### GIVEN DATA:
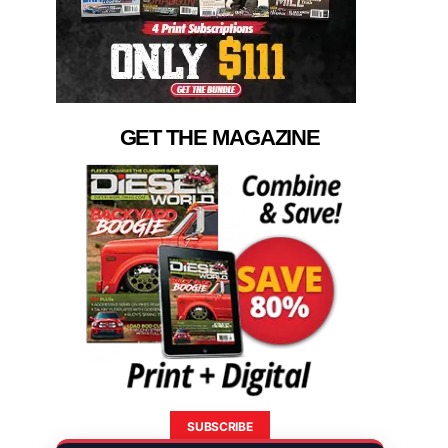
GET THE MAGAZINE
SUBSCRIBE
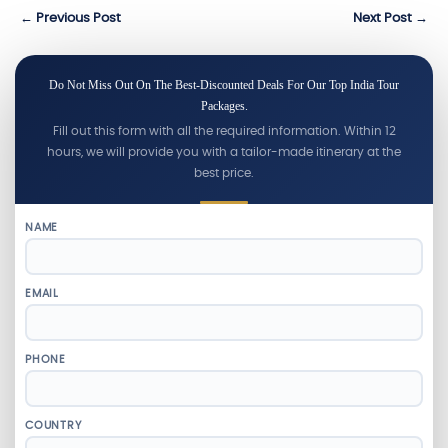
← Previous Post
Next Post →
Do Not Miss Out On The Best-Discounted Deals For Our Top India Tour
Packages.
Fill out this form with all the required information. Within 12
hours, we will provide you with a tailor-made itinerary at the
best price.
NAME
EMAIL
PHONE
COUNTRY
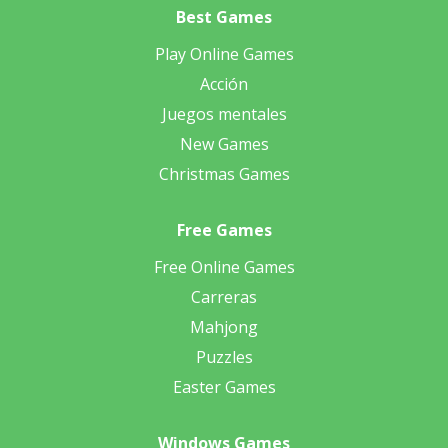
Best Games
Play Online Games
Acción
Juegos mentales
New Games
Christmas Games
Free Games
Free Online Games
Carreras
Mahjong
Puzzles
Easter Games
Windows Games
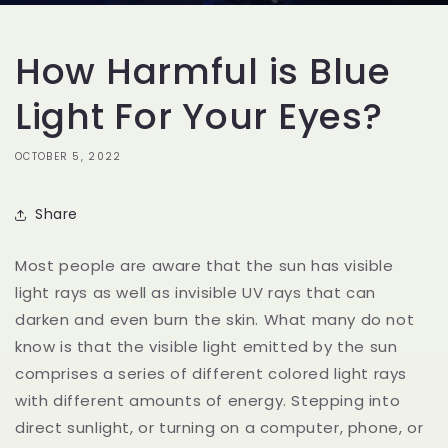
How Harmful is Blue
Light For Your Eyes?
OCTOBER 5, 2022
Share
Most people are aware that the sun has visible
light rays as well as invisible UV rays that can
darken and even burn the skin. What many do not
know is that the visible light emitted by the sun
comprises a series of different colored light rays
with different amounts of energy. Stepping into
direct sunlight, or turning on a computer, phone, or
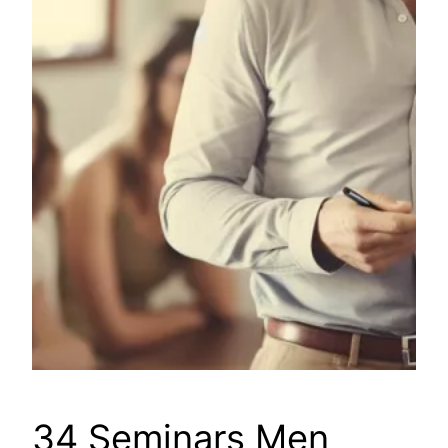
34 Seminars Men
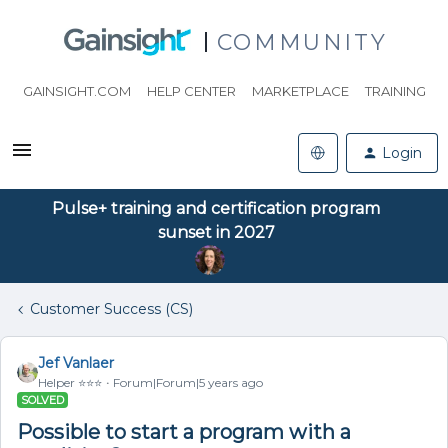
COMMUNITY
GAINSIGHT.COM
HELP CENTER
MARKETPLACE
TRAINING
Login
Pulse+ training and certification program
sunset in 2027
Customer Success (CS)
Jef Vanlaer
Helper ⭐️⭐️⭐️
Forum|Forum|5 years ago
SOLVED
Possible to start a program with a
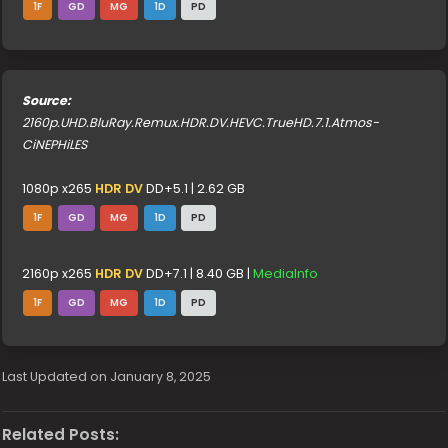
1F
GD
MG
1D
PD
Source:
2160p.UHD.BluRay.Remux.HDR.DV.HEVC.TrueHD.7.1.Atmos-
CiNEPHiLES
1080p x265
HDR DV
DD+5.1 | 2.62 GB
1F
GD
MG
1D
PD
2160p x265
HDR DV
DD+7.1 | 8.40 GB |
MediaInfo
1F
GD
MG
1D
PD
Last Updated on January 8, 2025
Related Posts:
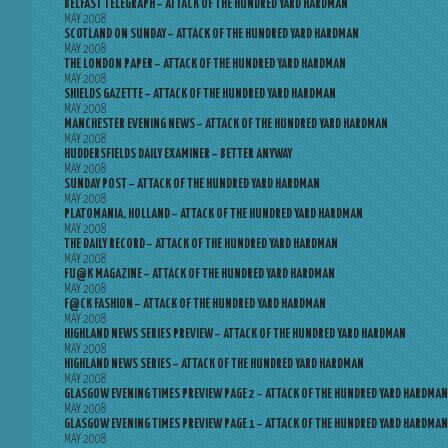
BELFAST TELEGRAPH – ATTACK OF THE HUNDRED YARD HARDMAN
MAY 2008
SCOTLAND ON SUNDAY – ATTACK OF THE HUNDRED YARD HARDMAN
MAY 2008
THE LONDON PAPER – ATTACK OF THE HUNDRED YARD HARDMAN
MAY 2008
SHIELDS GAZETTE – ATTACK OF THE HUNDRED YARD HARDMAN
MAY 2008
MANCHESTER EVENING NEWS – ATTACK OF THE HUNDRED YARD HARDMAN
MAY 2008
HUDDERSFIELDS DAILY EXAMINER – BETTER ANYWAY
MAY 2008
SUNDAY POST – ATTACK OF THE HUNDRED YARD HARDMAN
MAY 2008
PLATOMANIA, HOLLAND – ATTACK OF THE HUNDRED YARD HARDMAN
MAY 2008
THE DAILY RECORD – ATTACK OF THE HUNDRED YARD HARDMAN
MAY 2008
FU@K MAGAZINE – ATTACK OF THE HUNDRED YARD HARDMAN
MAY 2008
F@CK FASHION – ATTACK OF THE HUNDRED YARD HARDMAN
MAY 2008
HIGHLAND NEWS SERIES PREVIEW – ATTACK OF THE HUNDRED YARD HARDMAN
MAY 2008
HIGHLAND NEWS SERIES – ATTACK OF THE HUNDRED YARD HARDMAN
MAY 2008
GLASGOW EVENING TIMES PREVIEW PAGE 2 – ATTACK OF THE HUNDRED YARD HARDMAN
MAY 2008
GLASGOW EVENING TIMES PREVIEW PAGE 1 – ATTACK OF THE HUNDRED YARD HARDMAN
MAY 2008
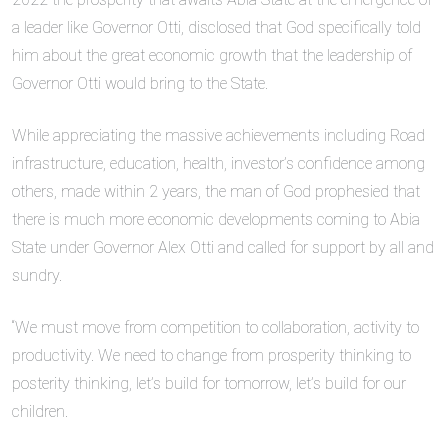
a leader like Governor Otti, disclosed that God specifically told
him about the great economic growth that the leadership of
Governor Otti would bring to the State.
While appreciating the massive achievements including Road
infrastructure, education, health, investor’s confidence among
others, made within 2 years, the man of God prophesied that
there is much more economic developments coming to Abia
State under Governor Alex Otti and called for support by all and
sundry.
“We must move from competition to collaboration, activity to
productivity. We need to change from prosperity thinking to
posterity thinking, let’s build for tomorrow, let’s build for our
children.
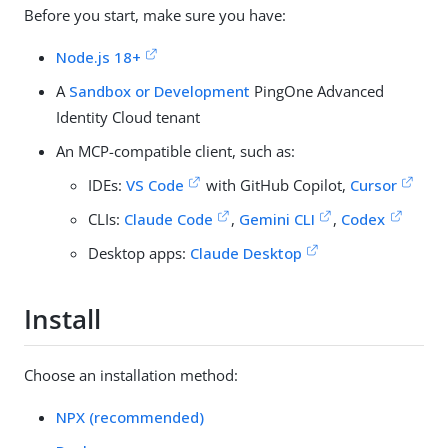
Before you start, make sure you have:
Node.js 18+
A
Sandbox or Development
PingOne Advanced
Identity Cloud tenant
An MCP-compatible client, such as:
IDEs:
VS Code
with GitHub Copilot,
Cursor
CLIs:
Claude Code
,
Gemini CLI
,
Codex
Desktop apps:
Claude Desktop
Install
Choose an installation method:
NPX (recommended)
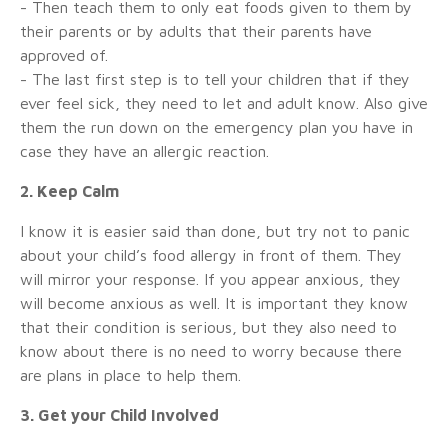
- Then teach them to only eat foods given to them by
their parents or by adults that their parents have
approved of.
- The last first step is to tell your children that if they
ever feel sick, they need to let and adult know. Also give
them the run down on the emergency plan you have in
case they have an allergic reaction.
2. Keep Calm
I know it is easier said than done, but try not to panic
about your child’s food allergy in front of them. They
will mirror your response. If you appear anxious, they
will become anxious as well. It is important they know
that their condition is serious, but they also need to
know about there is no need to worry because there
are plans in place to help them.
3. Get your Child Involved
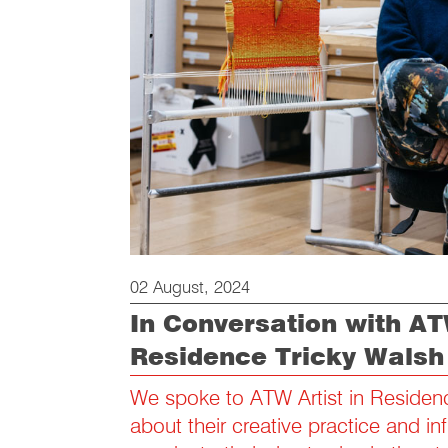
02 August, 2024
In Conversation with ATW
Residence Tricky Walsh
We spoke to ATW Artist in Residen
about their creative practice and in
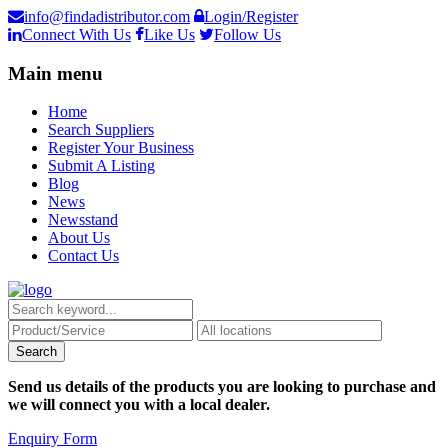
info@findadistributor.com
Login/Register
Connect With Us
Like Us
Follow Us
Main menu
Home
Search Suppliers
Register Your Business
Submit A Listing
Blog
News
Newsstand
About Us
Contact Us
Send us details of the products you are looking to purchase and
we will connect you with a local dealer.
Enquiry Form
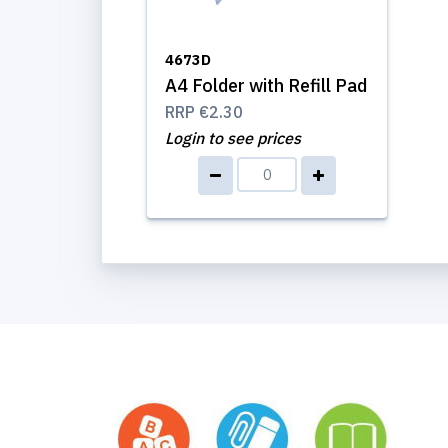
4673D
A4 Folder with Refill Pad
RRP
€2.30
Login to see prices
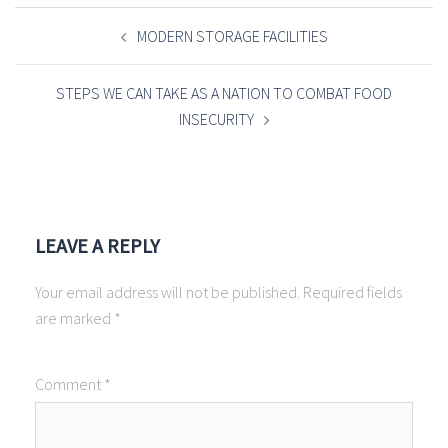
POST
NAVIGATION
MODERN STORAGE FACILITIES
STEPS WE CAN TAKE AS A NATION TO COMBAT FOOD
INSECURITY
LEAVE A REPLY
Your email address will not be published.
Required fields
are marked
*
Comment
*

### EXERCISE DESCRIPTION:
Could you copy out every line in the listing where the word "HIGHLAND" appears?

### TASK RESPONSE:
HIGHLAND NEWS SERIES PREVIEW – ATTACK OF THE HUNDRED YARD HARDMAN
HIGHLAND NEWS SERIES – ATTACK OF THE HUNDRED YARD HARDMAN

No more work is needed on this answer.